(WHAT IS EXPECTED) Across these entries, work out how many lines carry the string "grupo", and give only that number.

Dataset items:
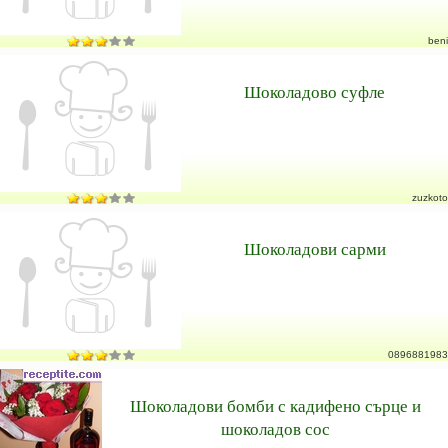
beni
Шоколадово суфле
zuzkoto
Шоколадови сарми
0896881983
Шоколадови бомби с кадифено сърце и
шоколадов сос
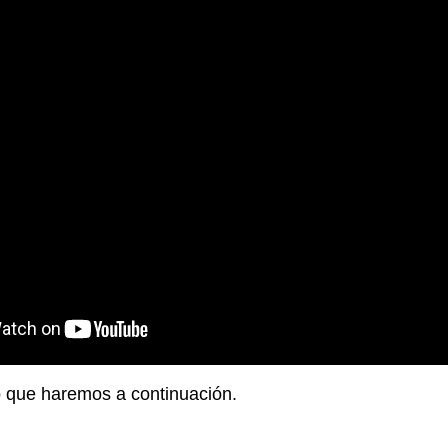
lo que haremos a continuación.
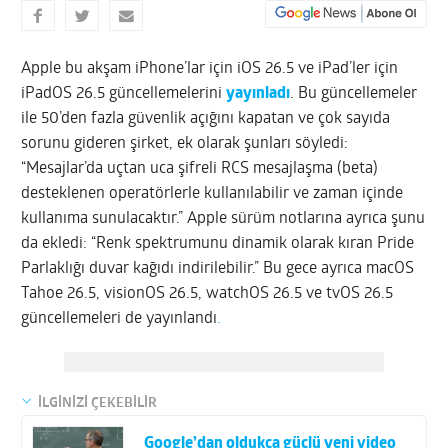
Apple bu akşam iPhone’lar için iOS 26.5 ve iPad’ler için
iPadOS 26.5 güncellemelerini
yayınladı
. Bu güncellemeler
ile 50’den fazla güvenlik açığını kapatan ve çok sayıda
sorunu gideren şirket, ek olarak şunları söyledi:
“Mesajlar’da uçtan uca şifreli RCS mesajlaşma (beta)
desteklenen operatörlerle kullanılabilir ve zaman içinde
kullanıma sunulacaktır.” Apple sürüm notlarına ayrıca şunu
da ekledi: “Renk spektrumunu dinamik olarak kıran Pride
Parlaklığı duvar kağıdı indirilebilir.” Bu gece ayrıca macOS
Tahoe 26.5, visionOS 26.5, watchOS 26.5 ve tvOS 26.5
güncellemeleri de yayınlandı
.
İLGİNİZİ ÇEKEBİLİR
Google’dan oldukça güçlü yeni video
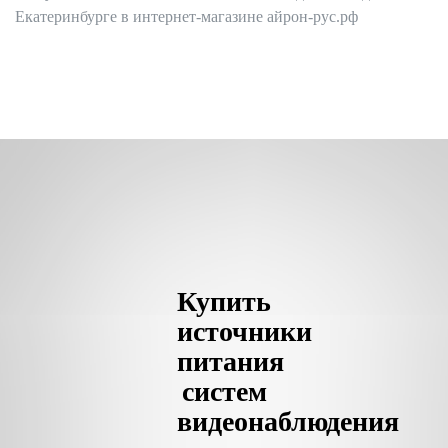
Екатеринбурге в интернет-магазине айрон-рус.рф
Купить
источники
питания
систем
видеонаблюдения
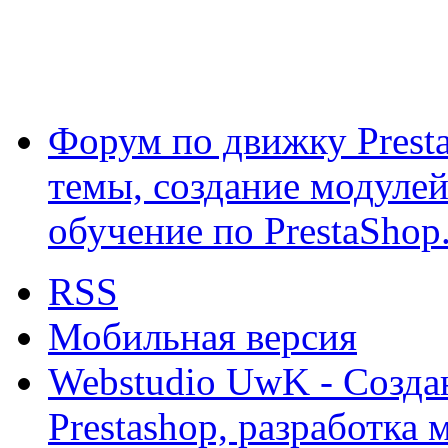
Форум по движку Presta
темы, создание модулей 
обучение по PrestaShop
RSS
Мобильная версия
Webstudio UwK - Созда
Prestashop, разработка 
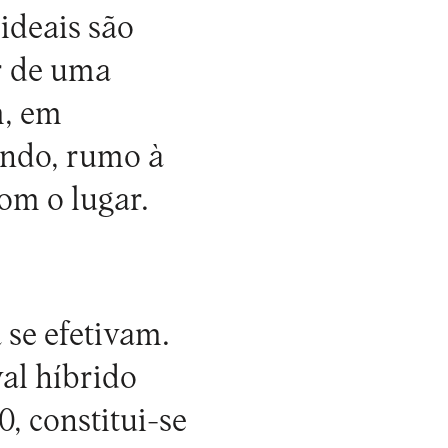
 ideais são
r de uma
m, em
undo, rumo à
com o lugar.
 se efetivam.
al híbrido
 constitui-se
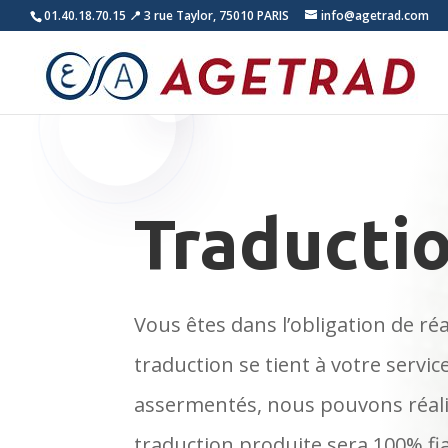
01.40.18.70.15
📍 3 rue Taylor, 75010 PARIS
info@agetrad.com
Traductio
Vous êtes dans l’obligation de ré
traduction se tient à votre servi
assermentés, nous pouvons réal
traduction produite sera 100% fia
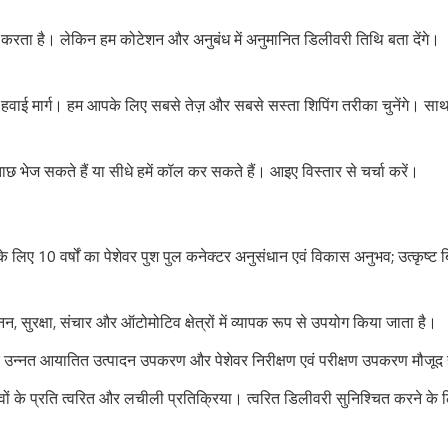
्भर करता है। लेकिन हम कोटेशन और अनुबंध में अनुमानित डिलीवरी तिथि बता देंगे।
और हवाई मार्ग। हम आपके लिए सबसे तेज़ और सबसे सस्ता शिपिंग तरीका चुनेंगे। सा
ताछ भेज सकते हैं या सीधे हमें कॉल कर सकते हैं। आइए विस्तार से चर्चा करें।
 लिए 10 वर्षों का पेशेवर पुश पुल कनेक्टर अनुसंधान एवं विकास अनुभव; उत्कृष्ट
न, सुरक्षा, संचार और ऑटोमोटिव क्षेत्रों में व्यापक रूप से उपयोग किया जाता है।
 लिए उन्नत आयातित उत्पादन उपकरण और पेशेवर निरीक्षण एवं परीक्षण उपकरण मौजूद 
के प्रति त्वरित और लचीली प्रतिक्रिया। त्वरित डिलीवरी सुनिश्चित करने के लिए य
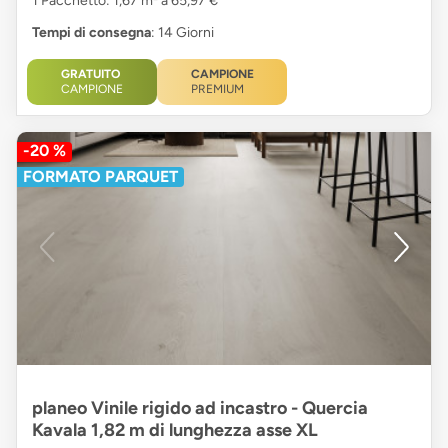
1 Pacchetto: 1,67 m² a 65,97 €
Tempi di consegna
: 14 Giorni
GRATUITO
CAMPIONE
CAMPIONE
PREMIUM
-20 %
FORMATO PARQUET
planeo Vinile rigido ad incastro - Quercia
Kavala 1,82 m di lunghezza asse XL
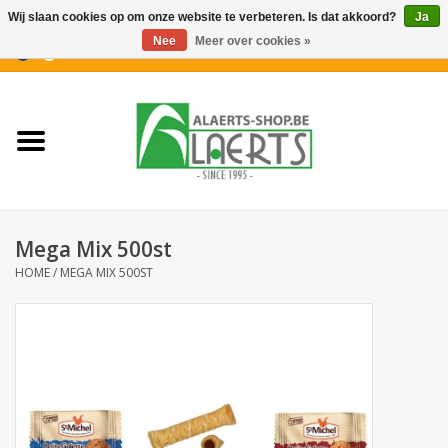
Wij slaan cookies op om onze website te verbeteren. Is dat akkoord?
Ja
Nee
Meer over cookies »
0 Artikelen - €0,00
Home
Nieuwigheden
PROMOTIES
Mega Mix 500st
Koffiekoekjes
HOME
/
MEGA MIX 500ST
Confiserie
Dranken
Aperitiefkoekjes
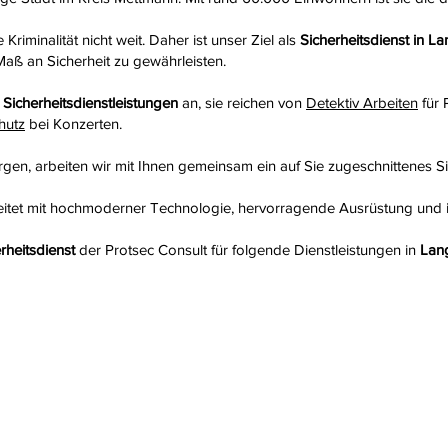
Kriminalität nicht weit. Daher ist unser Ziel als
Sicherheitsdienst in L
ß an Sicherheit zu gewährleisten.
n
Sicherheitsdienstleistungen
an, sie reichen von
Detektiv Arbeiten
für 
hutz
bei Konzerten.
rgen, arbeiten wir mit Ihnen gemeinsam ein auf Sie zugeschnittenes S
itet mit hochmoderner Technologie, hervorragende Ausrüstung und i
rheitsdienst
der Protsec Consult für folgende Dienstleistungen in
Lan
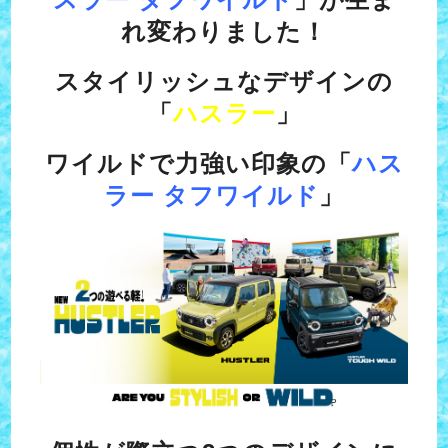
れ変わりました！
スタイリッシュなデザインの
「
ハスラー
」
ワイルドで力強い印象の「
ハス
ラー タフワイルド
」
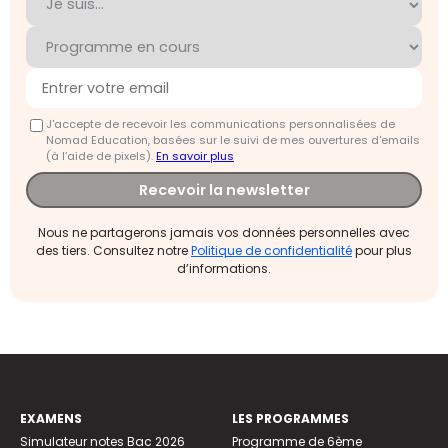
J'accepte de recevoir les communications personnalisées de
Nomad Education, basées sur le suivi de mes ouvertures d'emails
(à l’aide de pixels).
En savoir plus
Recevoir la newsletter
Nous ne partagerons jamais vos données personnelles avec
des tiers. Consultez notre
Politique de confidentialité
pour plus
d’informations.
EXAMENS
LES PROGRAMMES
Simulateur notes Bac 2026
Programme de 6ème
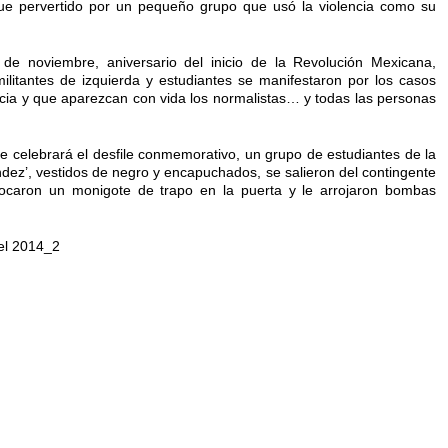
ue pervertido por un pequeño grupo que usó la violencia como su
0 de noviembre, aniversario del inicio de la Revolución Mexicana,
militantes de izquierda y estudiantes se manifestaron por los casos
icia y que aparezcan con vida los normalistas… y todas las personas
 celebrará el desfile conmemorativo, un grupo de estudiantes de la
dez’, vestidos de negro y encapuchados, se salieron del contingente
olocaron un monigote de trapo en la puerta y le arrojaron bombas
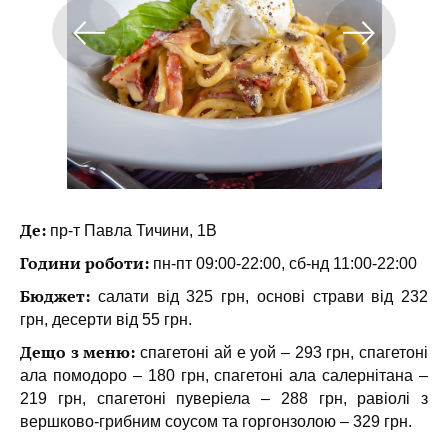
Де:
пр-т Павла Тичини, 1В
Години роботи:
пн-пт 09:00-22:00, сб-нд 11:00-22:00
Бюджет:
салати від 325 грн, основі страви від 232
грн, десерти від 55 грн.
Дещо з меню:
спагетоні ай е уой – 293 грн, спагетоні
ала помодоро – 180 грн, спагетоні ала салернітана –
219 грн, спагетоні пуверіела – 288 грн, равіолі з
вершково-грибним соусом та горгонзолою – 329 грн.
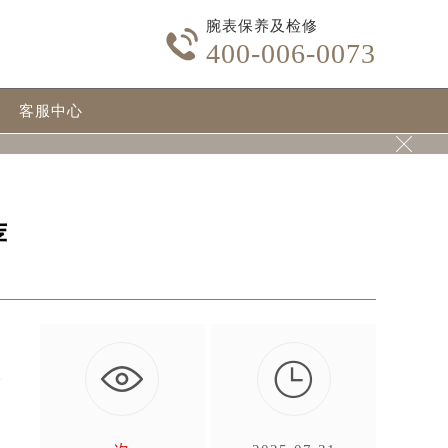
腕表保养及检修

400-006-0073
客服中心

荐

有
…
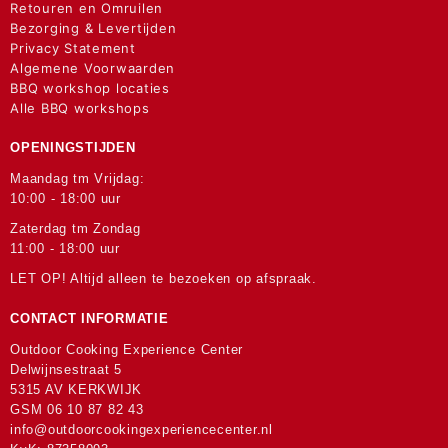
Retouren en Omruilen
Bezorging & Levertijden
Privacy Statement
Algemene Voorwaarden
BBQ workshop locaties
Alle BBQ workshops
OPENINGSTIJDEN
Maandag tm Vrijdag:
10:00 - 18:00 uur
Zaterdag tm Zondag
11:00 - 18:00 uur
LET OP! Altijd alleen te bezoeken op afspraak.
CONTACT INFORMATIE
Outdoor Cooking Experience Center
Delwijnsestraat 5
5315 AV KERKWIJK
GSM
06 10 87 82 43
info@outdoorcookingexperiencecenter.nl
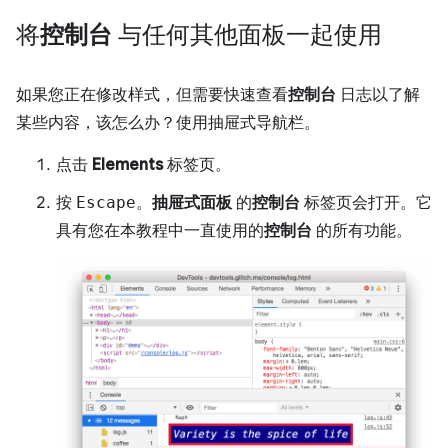
将
控制台
与任何其他面板一起使用
如果您正在修改样式，但需要快速查看
控制台
日志以了解
某些内容，该怎么办？使用抽屉式导航栏。
点击
Elements
标签页。
按
Escape
。
抽屉式面板
的
控制台
标签页会打开。它
具有您在本教程中一直使用的
控制台
的所有功能。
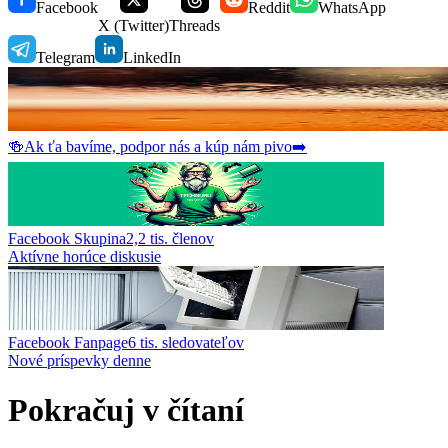
Facebook
Reddit
WhatsApp
X (Twitter)
Threads
Telegram
LinkedIn
🍻
Ak ťa bavíme, podpor nás a kúp nám pivo
➡️
Facebook Skupina
2,2 tis.
členov
Aktívne horúce diskusie
Facebook Fanpage
6 tis.
sledovateľov
Nové príspevky denne
Pokračuj v čítaní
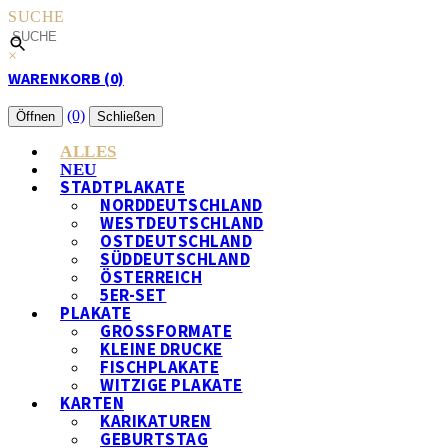
SUCHE
×
WARENKORB (0)
(0)
Öffnen
Schließen
ALLES
NEU
STADTPLAKATE
NORDDEUTSCHLAND
WESTDEUTSCHLAND
OSTDEUTSCHLAND
SÜDDEUTSCHLAND
ÖSTERREICH
5ER-SET
PLAKATE
GROSSFORMATE
KLEINE DRUCKE
FISCHPLAKATE
WITZIGE PLAKATE
KARTEN
KARIKATUREN
GEBURTSTAG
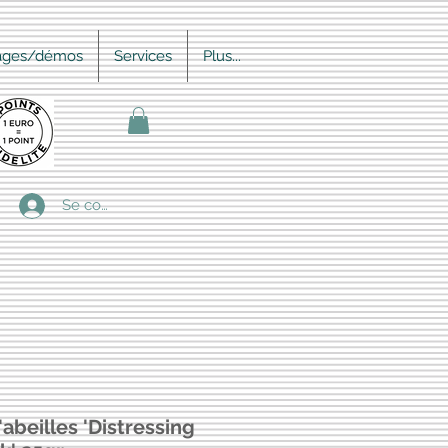
ages/démos
Services
Plus...
Se connecter
'abeilles 'Distressing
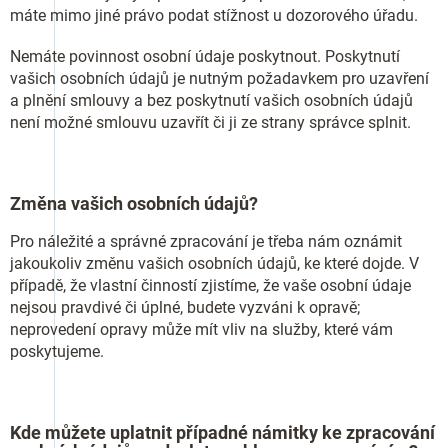
máte mimo jiné právo podat stížnost u dozorového úřadu.
Nemáte povinnost osobní údaje poskytnout. Poskytnutí
vašich osobních údajů je nutným požadavkem pro uzavření
a plnění smlouvy a bez poskytnutí vašich osobních údajů
není možné smlouvu uzavřít či ji ze strany správce splnit.
Změna vašich osobních údajů?
Pro náležité a správné zpracování je třeba nám oznámit
jakoukoliv změnu vašich osobních údajů, ke které dojde. V
případě, že vlastní činností zjistíme, že vaše osobní údaje
nejsou pravdivé či úplné, budete vyzváni k opravě;
neprovedení opravy může mít vliv na služby, které vám
poskytujeme.
Kde můžete uplatnit případné námitky ke zpracování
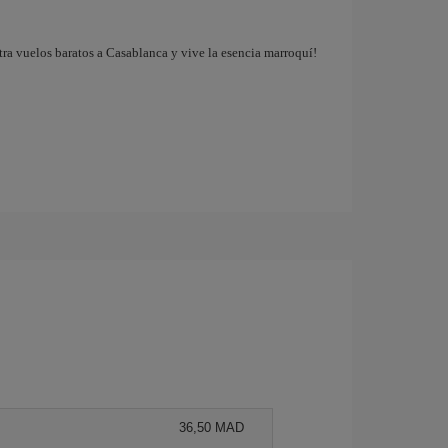
tra vuelos baratos a Casablanca y vive la esencia marroquí!
36,50 MAD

(TASK RESPONSE) 2